[Opening RECORDS SHOWN section]

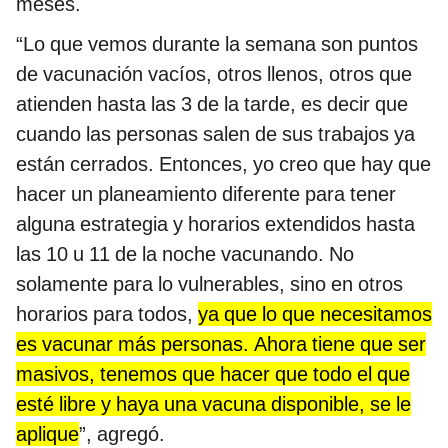
meses.
“Lo que vemos durante la semana son puntos
de vacunación vacíos, otros llenos, otros que
atienden hasta las 3 de la tarde, es decir que
cuando las personas salen de sus trabajos ya
están cerrados. Entonces, yo creo que hay que
hacer un planeamiento diferente para tener
alguna estrategia y horarios extendidos hasta
las 10 u 11 de la noche vacunando. No
solamente para lo vulnerables, sino en otros
horarios para todos,
ya que lo que necesitamos
es vacunar más personas. Ahora tiene que ser
masivos, tenemos que hacer que todo el que
esté libre y haya una vacuna disponible, se le
aplique
”, agregó.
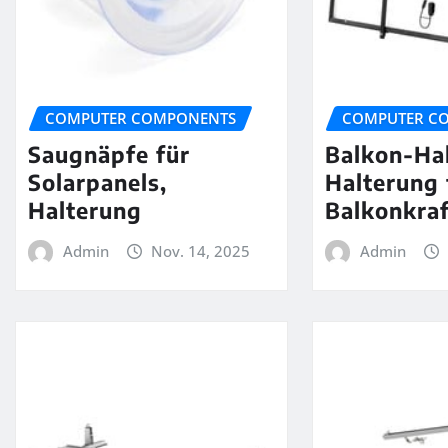
COMPUTER COMPONENTS
COMPUTER C
Saugnäpfe für
Balkon-Ha
Solarpanels,
Halterung 
Halterung
Balkonkra
Admin
Nov. 14, 2025
Admin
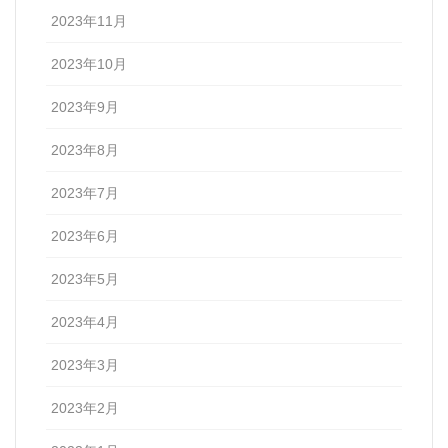
2023年11月
2023年10月
2023年9月
2023年8月
2023年7月
2023年6月
2023年5月
2023年4月
2023年3月
2023年2月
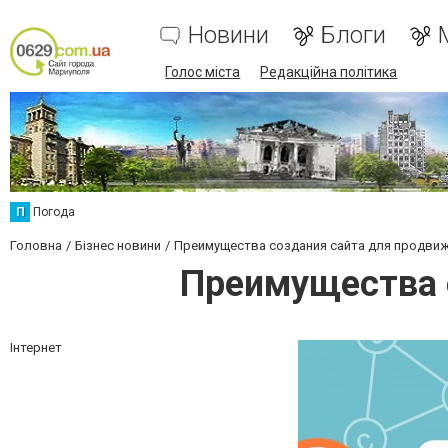
Новини
Блоги
Голос міста
Редакційна політика
П
Погода
Головна
Бізнес новини
Преимущества создания сайта для продвиж
Преимущества 
Інтернет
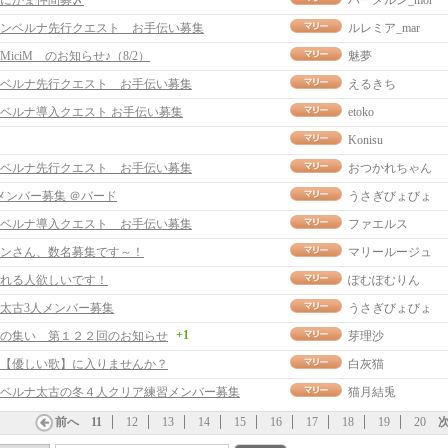
にかま仲間募〆
ハーメルン_mor
ンベルナ先行クエスト お手伝い募集
ルレミア_mar
MiciM のお知らせ♪（8/2）
魅夢
ベルナ先行クエスト お手伝い募集
えるきち
ベルナ導入クエスト お手伝い募集
etoko
Konisu
ベルナ先行クエスト お手伝い募集
おつかれちゃん
メンバー募集 ＠バード
うさぎびょびょ
ベルナ導入クエスト お手伝い募集
ファエルス
ンさん、数名募集です～！
マリールージュ
れる人欲しいです！
ぽむぽむりん
太古3人メンバー募集
うさぎびょびょ
+1
の集い 第１２２回のお知らせ
芽理沙
【優しい歌】に入りませんか？
白灰猫
ベルナ太古の冬４人クリア練習メンバー募集
猫月結兎
前へ
11
12
13
14
15
16
17
18
19
20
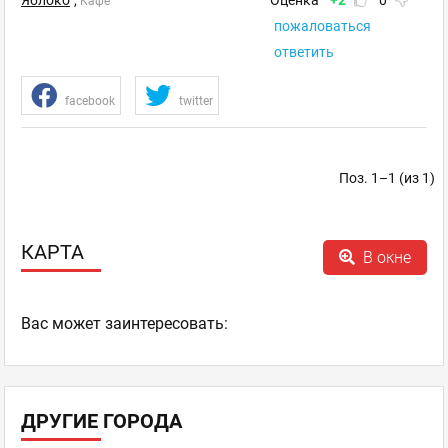
Яблоко
,
Оценка
+2
0
Кафе
пожаловаться
ответить
facebook
twitter
Поз. 1–1 (из 1)
КАРТА
В окне
Ваc может заинтересовать:
ДРУГИЕ ГОРОДА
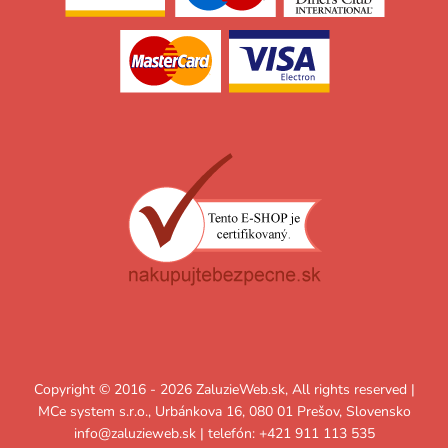
Copyright © 2016 - 2026 ZaluzieWeb.sk, All rights reserved |
MCe system s.r.o., Urbánkova 16, 080 01 Prešov, Slovensko
info@zaluzieweb.sk
| telefón: +421 911 113 535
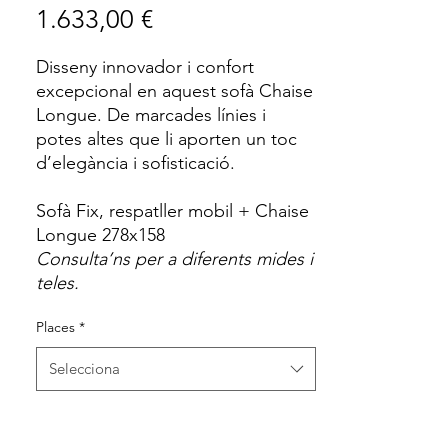
Price
1.633,00 €
Disseny innovador i confort
excepcional en aquest sofà Chaise
Longue. De marcades línies i
potes altes que li aporten un toc
d’elegància i sofisticació.
Sofà Fix, respatller mobil + Chaise
Longue 278x158
Consulta’ns per a diferents mides i
teles.
Places
*
Selecciona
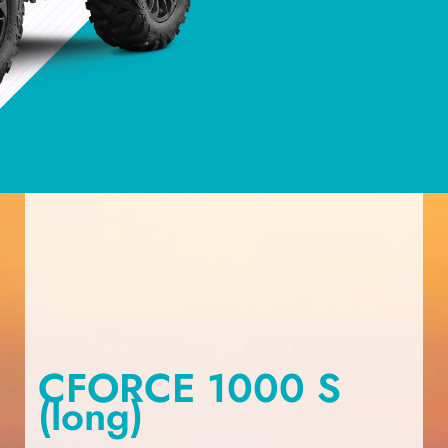
*+200€ surcharge 
CFORCE 1000 S
(long)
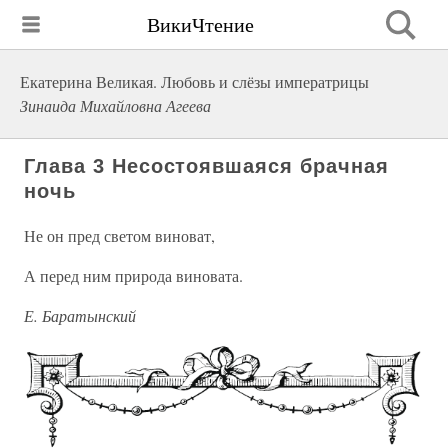
ВикиЧтение
Екатерина Великая. Любовь и слёзы императрицы
Зинаида Михайловна Агеева
Глава 3 Несостоявшаяся брачная
ночь
Не он пред светом виноват,
А перед ним природа виновата.
Е. Баратынский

[Closing RECORDS SHOWN section]

PROBLEM ▸ A single integer is the expected output: the number of lines in the data that include the word "horarios".

WRITTEN RESPONSE ▸ 2